[PATCHES v2][RFC][CFT] mount-related stuff

Al Viro <viro@xxxxxxxxxxxxxxxxxx> · Fri, 29 Aug 2025 00:07:06 +0100

Branch force-pushed into
git://git.kernel.org/pub/scm/linux/kernel/git/viro/vfs.git #work.mount
(also visible as #v2.mount, #v1.mount being the previous version)
Individual patches in followups.

Still -rc3-based, seems to survive local beating.  Please, help with
review and testing.

Note: no links in commits, I still don't understand what kind of use is
expected in this situation.

Changes since v1 (aside of reviewed-by applied):

	In #13, #14 and #15 scoped_guard replaced with guard.  I don't like
it, but I can live with it.

	Between old #18 and #19: do_new_mount_fc() switched to use of fc_mount().
vfs_get_tree() call moved from the caller into the function itself, unlock +
vfs_create_mount() reordered to before the checks in there and collapsed with
vfs_get_tree() into a call of fc_mount().  Cleanup aside, that avoids the
difference between the lexical scope of mnt and the actual lifetime of that
reference.
	Differs from the variant posted in https://lore.kernel.org/all/20250826182124.GV39973@ZenIV/
only by fixing an obvious braino - fetching fc->root->d_sb should be done after
successful fc_mount(), not before it.
	That change modifies old #25 (now #26) "do_new_mount_rc(): use __free()
to deal with dropping mnt on failure".

	Added to the end of queue: cleanup of populating a new namespace with
a tree (open_detached_copy() and copy_mnt_ns()); both end up using guards, BTW. 
	5 commits, #54..#58
	* open_detached_copy(): don't bother with mount_lock_hash()
It's useless there right now - namespace_excl is quite enough.
	* open_detached_copy(): separate creation of namespace into helper
Creation of namespace and opening that FMODE_NEED_UNMOUNT file are better
off separated - cleaner that way.
	* mnt_ns_tree_remove(): DTRT if mnt_ns had never been added to mnt_ns_list
Currently it (and free_mnt_ns()) can't be used with non-anon namespace before
the insertion into mnt_ns_tree; very easy to make it work in such situation as
well - in fact, the old "is it non-anonymous" check is not needed anymore.
	* copy_mnt_ns(): use the regular mechanism for freeing empty mnt_ns on failure
Use the previous patch to avoid weird open-coding of free_mnt_ns().
	* copy_mnt_ns(): use guards
... and __free(mntput) for rootmnt/pwdmnt.

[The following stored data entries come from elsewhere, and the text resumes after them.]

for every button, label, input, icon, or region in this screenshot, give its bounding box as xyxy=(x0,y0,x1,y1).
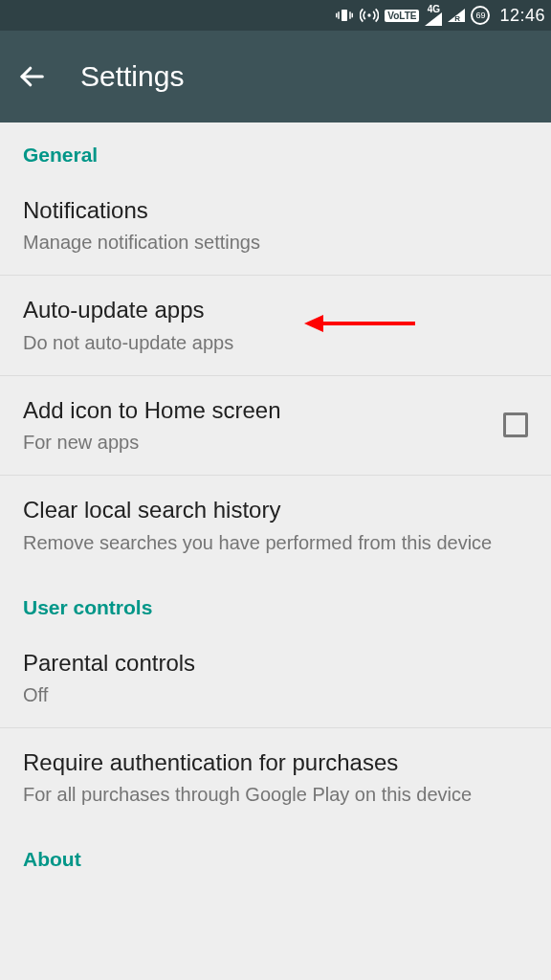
section-header-general: General xyxy=(0,122,551,176)
svg-rect-0 xyxy=(342,10,347,21)
item-clear-history[interactable]: Clear local search history Remove search… xyxy=(0,476,551,574)
item-notifications[interactable]: Notifications Manage notification settin… xyxy=(0,176,551,276)
item-subtitle: For new apps xyxy=(23,430,492,456)
item-subtitle: Off xyxy=(23,682,528,708)
battery-icon: 69 xyxy=(471,6,490,25)
checkbox-add-icon[interactable] xyxy=(503,412,528,437)
item-subtitle: Do not auto-update apps xyxy=(23,330,528,356)
status-bar: VoLTE 4G R 69 12:46 xyxy=(0,0,551,31)
signal-4g-icon: 4G xyxy=(425,5,442,26)
vibrate-icon xyxy=(335,7,354,24)
item-subtitle: Remove searches you have performed from … xyxy=(23,530,528,556)
item-auto-update[interactable]: Auto-update apps Do not auto-update apps xyxy=(0,276,551,375)
item-title: Parental controls xyxy=(23,648,528,679)
roaming-letter: R xyxy=(455,14,461,22)
svg-point-5 xyxy=(368,13,371,16)
volte-badge: VoLTE xyxy=(385,10,419,22)
back-icon[interactable] xyxy=(17,62,46,91)
item-add-icon-home[interactable]: Add icon to Home screen For new apps xyxy=(0,376,551,476)
settings-list: General Notifications Manage notificatio… xyxy=(0,122,551,880)
signal-roaming-icon: R xyxy=(448,9,465,22)
item-title: Notifications xyxy=(23,195,528,226)
item-title: Require authentication for purchases xyxy=(23,747,528,778)
item-title: Add icon to Home screen xyxy=(23,395,492,426)
item-title: Auto-update apps xyxy=(23,295,528,325)
section-header-about: About xyxy=(0,827,551,880)
item-parental-controls[interactable]: Parental controls Off xyxy=(0,629,551,728)
section-header-user-controls: User controls xyxy=(0,575,551,629)
app-bar: Settings xyxy=(0,31,551,122)
page-title: Settings xyxy=(80,60,184,93)
item-subtitle: Manage notification settings xyxy=(23,230,528,256)
item-require-auth[interactable]: Require authentication for purchases For… xyxy=(0,728,551,827)
item-subtitle: For all purchases through Google Play on… xyxy=(23,782,528,808)
item-title: Clear local search history xyxy=(23,495,528,525)
hotspot-icon xyxy=(360,6,379,25)
clock: 12:46 xyxy=(499,6,545,26)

	Added to the end of queue: handling of ->s_mounts/->mnt_instance and
mnt_hold_writers().
	Each mount is associated with the same dentry (sub)tree of the same
filesystem through its entire lifetime.  They are allocated empty, then (in the
same function that had called allocator) attached to dentry tree and stay like
that all the way to destructor (cleanup_mnt()).
	Unfortunately, as soon as they are attached to a tree, they become
reachable from shared data structures - we maintain the set of all mounts
associated with given superblock.  Having to worry about that while we are
still setting them up is inconvenient.  Thankfully, the accesses via that set
are *very* limited - only sb_prepare_remount_readonly() goes there and the
only thing it does to a mount is setting/clearing MNT_WRITE_HOLD and checking
the write count (guaranteed to be zero during setup, since there's nobody
who could've asked for write access by that point).
	Turns out it's easy to take MNT_WRITE_HOLD out of ->mnt_flags and
basically move it into the same thing that establishes linkage in per-superblock
set of mounts.  That makes accesses via that set isolated from the rest of
struct mount; as far as we are concerned, this set is no longer a way to reach
the mount from shared data structures and mount remains private to caller
until it is explicitly made reachable (by mounting, attaching to overlayfs as
a layer, etc.).
	FWIW, I think we should get rid of the "empty" state of struct mount
and have allocator take the root dentry as additional argument.  Hadn't done
that yet; this series removes the need to delay attaching a partially set up
mount to filesystem - we can do that from the very beginning now.
	5 commits, #59..#63
	* setup_mnt(): primitive for connecting a mount to filesystem
Identical logics in clone_mnt() and vfs_create_mount() => common helper
	* preparations to taking MNT_WRITE_HOLD out of ->mnt_flags
Change the representation of set from list_head list to something equivalent
to hlist one, with forward linkage going to the entire struct mount rather
than embedded hlist_node.
	* struct mount: relocate MNT_WRITE_HOLD bit
Steal the LSB of back links in the set representation to store it.  We only
traverse the list forwards and all changes are under mount_lock, same as
for all mnt_hold_writers()/mnt_unhold_writers() pairs, so it's pretty
uncomplicated.
	* simplify the callers of mnt_unhold_writers()
	* WRITE_HOLD machinery: no need for to bump mount_lock seqcount
The last part is another group of "we only need mount_locked_reader" cases

Diffstat:
 fs/ecryptfs/dentry.c          |  14 +-
 fs/ecryptfs/ecryptfs_kernel.h |  27 +-
 fs/ecryptfs/file.c            |  15 +-
 fs/ecryptfs/inode.c           |  19 +-
 fs/ecryptfs/main.c            |  24 +-
 fs/internal.h                 |   4 +-
 fs/mount.h                    |  16 +-
 fs/namespace.c                | 989 +++++++++++++++++++-----------------------
 fs/pnode.c                    |  75 +++-
 fs/pnode.h                    |   1 +
 fs/super.c                    |   3 +-
 include/linux/fs.h            |   2 +-
 include/linux/mount.h         |   7 +-
 kernel/audit_tree.c           |  12 +-
 14 files changed, 573 insertions(+), 635 deletions(-)